-- Problem details --
Which lines run from the start of the data below to the line containing "1-812-925-7745"? Set them down exactly, with none added.
* * *
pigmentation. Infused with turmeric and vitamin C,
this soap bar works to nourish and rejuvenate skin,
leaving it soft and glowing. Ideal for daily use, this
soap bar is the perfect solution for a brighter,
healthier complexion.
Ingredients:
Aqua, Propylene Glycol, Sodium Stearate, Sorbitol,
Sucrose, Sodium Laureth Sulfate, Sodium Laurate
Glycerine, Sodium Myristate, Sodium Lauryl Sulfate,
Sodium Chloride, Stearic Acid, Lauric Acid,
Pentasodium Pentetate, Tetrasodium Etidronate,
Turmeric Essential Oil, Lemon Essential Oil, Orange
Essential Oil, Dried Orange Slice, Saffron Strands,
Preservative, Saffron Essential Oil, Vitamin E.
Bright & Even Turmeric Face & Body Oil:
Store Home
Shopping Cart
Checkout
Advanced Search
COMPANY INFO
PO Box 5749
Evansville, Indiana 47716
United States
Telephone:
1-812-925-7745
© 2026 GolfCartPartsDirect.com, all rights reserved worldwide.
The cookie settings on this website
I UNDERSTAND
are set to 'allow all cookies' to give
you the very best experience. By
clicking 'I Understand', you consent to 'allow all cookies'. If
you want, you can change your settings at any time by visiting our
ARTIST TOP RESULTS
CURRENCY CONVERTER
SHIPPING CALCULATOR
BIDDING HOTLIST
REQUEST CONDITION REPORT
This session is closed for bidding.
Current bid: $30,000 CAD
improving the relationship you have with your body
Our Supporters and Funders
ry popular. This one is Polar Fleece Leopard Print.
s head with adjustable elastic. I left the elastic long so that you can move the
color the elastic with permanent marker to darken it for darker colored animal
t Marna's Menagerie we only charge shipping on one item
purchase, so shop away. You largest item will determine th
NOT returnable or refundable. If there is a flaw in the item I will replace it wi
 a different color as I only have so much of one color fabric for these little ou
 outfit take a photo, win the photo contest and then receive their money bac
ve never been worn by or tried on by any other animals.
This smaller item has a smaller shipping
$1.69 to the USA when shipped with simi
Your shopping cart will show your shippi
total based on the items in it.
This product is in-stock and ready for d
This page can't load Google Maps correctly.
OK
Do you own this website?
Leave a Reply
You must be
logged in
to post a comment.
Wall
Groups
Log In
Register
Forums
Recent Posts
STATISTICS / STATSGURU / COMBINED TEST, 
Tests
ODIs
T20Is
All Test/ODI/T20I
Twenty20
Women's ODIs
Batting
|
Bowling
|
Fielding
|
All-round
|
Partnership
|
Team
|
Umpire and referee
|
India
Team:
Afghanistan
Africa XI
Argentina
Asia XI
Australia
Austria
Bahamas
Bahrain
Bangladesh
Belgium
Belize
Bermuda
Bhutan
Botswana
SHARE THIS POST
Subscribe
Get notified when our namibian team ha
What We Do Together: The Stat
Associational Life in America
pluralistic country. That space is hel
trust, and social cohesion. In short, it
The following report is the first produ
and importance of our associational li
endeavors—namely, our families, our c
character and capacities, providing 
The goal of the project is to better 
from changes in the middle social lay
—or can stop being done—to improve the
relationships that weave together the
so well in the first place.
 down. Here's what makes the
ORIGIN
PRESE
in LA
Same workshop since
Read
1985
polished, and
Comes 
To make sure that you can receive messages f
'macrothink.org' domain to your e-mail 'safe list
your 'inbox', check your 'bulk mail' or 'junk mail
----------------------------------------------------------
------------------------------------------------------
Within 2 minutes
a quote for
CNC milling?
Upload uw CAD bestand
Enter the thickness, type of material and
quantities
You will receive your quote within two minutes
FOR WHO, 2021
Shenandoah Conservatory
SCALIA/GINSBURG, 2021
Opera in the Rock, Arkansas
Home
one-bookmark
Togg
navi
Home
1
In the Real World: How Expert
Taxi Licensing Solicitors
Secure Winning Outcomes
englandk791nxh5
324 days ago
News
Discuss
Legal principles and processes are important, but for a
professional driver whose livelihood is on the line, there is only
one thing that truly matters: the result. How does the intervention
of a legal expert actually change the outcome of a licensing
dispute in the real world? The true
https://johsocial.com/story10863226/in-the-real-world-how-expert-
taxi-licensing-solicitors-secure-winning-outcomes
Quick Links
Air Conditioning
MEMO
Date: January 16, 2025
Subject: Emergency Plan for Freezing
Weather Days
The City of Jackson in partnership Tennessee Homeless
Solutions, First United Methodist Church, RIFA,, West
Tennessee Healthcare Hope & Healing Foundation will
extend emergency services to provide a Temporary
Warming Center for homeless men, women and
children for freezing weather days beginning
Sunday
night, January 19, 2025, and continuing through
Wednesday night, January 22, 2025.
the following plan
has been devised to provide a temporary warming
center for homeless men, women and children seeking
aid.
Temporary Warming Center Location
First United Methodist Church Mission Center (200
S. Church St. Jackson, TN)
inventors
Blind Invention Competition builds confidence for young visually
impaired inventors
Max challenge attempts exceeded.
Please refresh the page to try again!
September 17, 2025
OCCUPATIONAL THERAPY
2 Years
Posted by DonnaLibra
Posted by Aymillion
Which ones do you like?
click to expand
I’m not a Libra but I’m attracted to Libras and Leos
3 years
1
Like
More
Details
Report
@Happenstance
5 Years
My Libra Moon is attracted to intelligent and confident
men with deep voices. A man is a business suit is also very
* * *
-- Reply to the exercise --
pigmentation. Infused with turmeric and vitamin C,
this soap bar works to nourish and rejuvenate skin,
leaving it soft and glowing. Ideal for daily use, this
soap bar is the perfect solution for a brighter,
healthier complexion.
Ingredients:
Aqua, Propylene Glycol, Sodium Stearate, Sorbitol,
Sucrose, Sodium Laureth Sulfate, Sodium Laurate
Glycerine, Sodium Myristate, Sodium Lauryl Sulfate,
Sodium Chloride, Stearic Acid, Lauric Acid,
Pentasodium Pentetate, Tetrasodium Etidronate,
Turmeric Essential Oil, Lemon Essential Oil, Orange
Essential Oil, Dried Orange Slice, Saffron Strands,
Preservative, Saffron Essential Oil, Vitamin E.
Bright & Even Turmeric Face & Body Oil:
Store Home
Shopping Cart
Checkout
Advanced Search
COMPANY INFO
PO Box 5749
Evansville, Indiana 47716
United States
Telephone:
1-812-925-7745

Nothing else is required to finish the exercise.